Chapter 23 #2

"I've been to the House of Regret many times. Usually for formal occasions, political meetings, the tedious social obligations that come with our positions." His smile is cold. "Never for theft. This will be a first. I’m kind of excited about it."

I look at him, at this angel who's planned an elaborate heist just to hurt a rival, who's dressing me up and sending me into danger for his own territorial games, who's being completely honest about using me as a weapon.

"You're terrifying," I tell him.

"I know." He offers his arm. "Shall we?"

I take it, and we step toward the mirror.

The spaces between are less disorienting this time.

Maybe because I've done it before. Maybe because the binding makes me more anchored to Croesus, harder to lose in the gray nothingness.

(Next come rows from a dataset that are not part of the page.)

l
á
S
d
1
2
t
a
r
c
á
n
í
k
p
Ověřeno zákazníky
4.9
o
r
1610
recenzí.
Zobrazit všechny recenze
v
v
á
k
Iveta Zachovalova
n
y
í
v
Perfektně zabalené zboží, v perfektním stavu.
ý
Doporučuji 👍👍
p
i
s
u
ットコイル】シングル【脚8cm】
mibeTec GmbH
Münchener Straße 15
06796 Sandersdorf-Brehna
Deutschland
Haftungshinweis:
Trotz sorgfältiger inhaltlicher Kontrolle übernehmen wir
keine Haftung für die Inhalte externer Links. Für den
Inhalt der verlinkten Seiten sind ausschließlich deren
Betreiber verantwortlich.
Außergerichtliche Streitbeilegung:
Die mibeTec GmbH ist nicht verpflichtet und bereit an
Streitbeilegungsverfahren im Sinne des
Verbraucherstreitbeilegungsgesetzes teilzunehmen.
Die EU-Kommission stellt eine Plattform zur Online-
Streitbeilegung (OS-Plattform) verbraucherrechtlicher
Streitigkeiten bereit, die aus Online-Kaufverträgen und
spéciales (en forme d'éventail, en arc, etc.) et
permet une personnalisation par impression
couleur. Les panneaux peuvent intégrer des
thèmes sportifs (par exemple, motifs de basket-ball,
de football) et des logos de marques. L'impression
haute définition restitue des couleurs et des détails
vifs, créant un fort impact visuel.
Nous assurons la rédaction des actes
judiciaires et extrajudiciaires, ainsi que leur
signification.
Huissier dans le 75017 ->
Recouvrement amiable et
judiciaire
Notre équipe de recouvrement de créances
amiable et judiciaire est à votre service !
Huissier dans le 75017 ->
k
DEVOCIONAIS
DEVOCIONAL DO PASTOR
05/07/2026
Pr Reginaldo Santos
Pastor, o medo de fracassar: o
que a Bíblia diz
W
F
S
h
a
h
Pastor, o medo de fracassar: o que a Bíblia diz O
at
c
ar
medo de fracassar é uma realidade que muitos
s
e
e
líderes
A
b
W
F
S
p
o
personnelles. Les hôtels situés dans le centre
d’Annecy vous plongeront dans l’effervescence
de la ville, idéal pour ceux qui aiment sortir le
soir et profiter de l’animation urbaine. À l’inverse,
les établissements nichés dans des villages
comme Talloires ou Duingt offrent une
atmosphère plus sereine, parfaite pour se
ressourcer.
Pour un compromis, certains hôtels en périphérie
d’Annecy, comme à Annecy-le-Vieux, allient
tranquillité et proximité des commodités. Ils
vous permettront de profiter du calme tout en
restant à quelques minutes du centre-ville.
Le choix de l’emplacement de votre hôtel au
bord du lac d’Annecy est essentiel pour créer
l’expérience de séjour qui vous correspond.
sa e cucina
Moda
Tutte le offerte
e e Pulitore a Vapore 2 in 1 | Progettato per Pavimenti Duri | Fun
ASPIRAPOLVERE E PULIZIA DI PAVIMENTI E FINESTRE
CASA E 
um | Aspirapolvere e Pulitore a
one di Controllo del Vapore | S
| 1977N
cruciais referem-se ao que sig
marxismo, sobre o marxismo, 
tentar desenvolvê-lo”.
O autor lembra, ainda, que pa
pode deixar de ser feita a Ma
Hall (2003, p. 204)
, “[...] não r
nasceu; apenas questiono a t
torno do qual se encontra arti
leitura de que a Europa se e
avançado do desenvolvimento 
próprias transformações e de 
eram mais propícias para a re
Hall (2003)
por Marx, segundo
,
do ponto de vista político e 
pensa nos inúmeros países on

Or maybe I'm just getting used to the feeling of reality pressing in from all sides, trying to collapse back into shape.

We walk through static and formlessness, Croesus's hand firm around mine, until shapes begin to resolve in the distance.

The House of Regret appears slowly, first as a shimmer, then as reflections, then as an actual structure that shouldn't be able to exist.

It's made of mirrors.

Thousands of them, millions maybe, fitted together into walls and towers and spires. Every surface is reflective, showing infinite versions of the spaces between, of us, of things that might or might not be real.

"Don't look too long at any one reflection," Croesus warns. "Idris's house shows you possibilities. Lives you could have lived, choices you could have made. It's easy to get lost in them."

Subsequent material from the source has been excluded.